═══ Given data

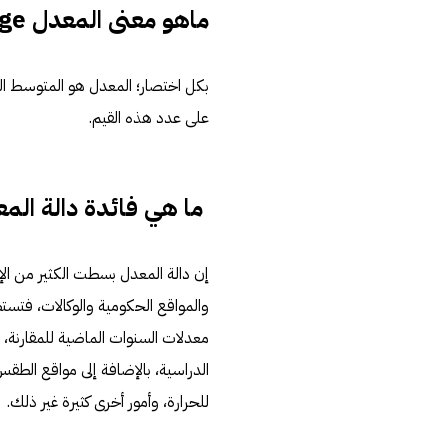
ماهو معنى المعدل Average في برنامج أكسل؟
بكل اختصار؛ المعدل هو المتوسط ا
على عدد هذه القيم.
ما هي فائدة دالة المعدل age
إن دالة المعدل بسطت الكثير من ال
والمواقع الحكومية والوكالات، فتس
معدلات السنوات الماضية للمقارنة، 
الدراسية، بالإضافة إلى مواقع الطقس 
للحرارة، وأمور أخرى كثيرة غير ذلك.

══════

Take every line from the data that includes the word "المعدل".

ماهو معنى المعدل Average في برنامج أكسل؟
بكل اختصار؛ المعدل هو المتوسط ا
ما هي فائدة دالة المعدل age
إن دالة المعدل بسطت الكثير من ال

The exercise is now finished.